Copy nothing but the lines below running from the line containing "para todos los alumnos" through the line containing "funciona la nueva contraseña que", both end lines included.

Data to use:
════════════════════
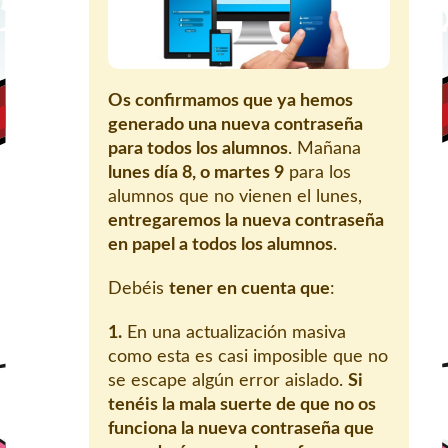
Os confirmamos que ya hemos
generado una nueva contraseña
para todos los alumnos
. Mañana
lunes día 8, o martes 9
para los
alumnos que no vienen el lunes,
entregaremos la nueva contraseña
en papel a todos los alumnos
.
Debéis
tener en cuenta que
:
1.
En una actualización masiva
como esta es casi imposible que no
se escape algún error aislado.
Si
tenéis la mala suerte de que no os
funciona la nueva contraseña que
════════════════════
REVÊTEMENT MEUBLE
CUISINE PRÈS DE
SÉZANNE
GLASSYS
════════════════════
Answer for this exercise:
para todos los alumnos
. Mañana
lunes día 8, o martes 9
para los
alumnos que no vienen el lunes,
entregaremos la nueva contraseña
en papel a todos los alumnos
.
Debéis
tener en cuenta que
:
1.
En una actualización masiva
como esta es casi imposible que no
se escape algún error aislado.
Si
tenéis la mala suerte de que no os
funciona la nueva contraseña que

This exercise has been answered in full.